### PROBLEM STATEMENT
Taking the material as a whole, state how many of its lines contain "okrsku". Write the number and nothing more.

### EXTRACTED ENTRIES
- - - - - - -

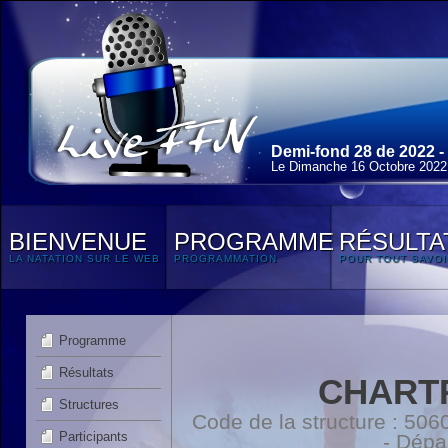
Demi-fond 28 de 2022 -
Le Dimanche 16 Octobre 2022
BIENVENUE
PROGRAMME
RÉSULTA
LA NATATION SUR LE WEB
PROGRAMMATION
POUR TOUT SAVOI
Programme
Résultats
CHART
Structures
Code de la structure : 5
Participants
- Dépa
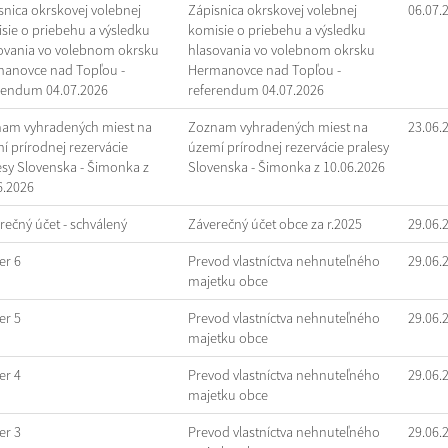
snica okrskovej volebnej
Zápisnica okrskovej volebnej
06.07.
sie o priebehu a výsledku
komisie o priebehu a výsledku
ovania vo volebnom okrsku
hlasovania vo volebnom okrsku
anovce nad Topľou -
Hermanovce nad Topľou -
rendum 04.07.2026
referendum 04.07.2026
am vyhradených miest na
Zoznam vyhradených miest na
23.06.
í prírodnej rezervácie
území prírodnej rezervácie pralesy
esy Slovenska - Šimonka z
Slovenska - Šimonka z 10.06.2026
6.2026
rečný účet - schválený
Záverečný účet obce za r.2025
29.06.
r 6
Prevod vlastníctva nehnuteľného
29.06.
majetku obce
r 5
Prevod vlastníctva nehnuteľného
29.06.
majetku obce
r 4
Prevod vlastníctva nehnuteľného
29.06.
majetku obce
r 3
Prevod vlastníctva nehnuteľného
29.06.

- - - - - - -

### EXERCISE SOLUTION
2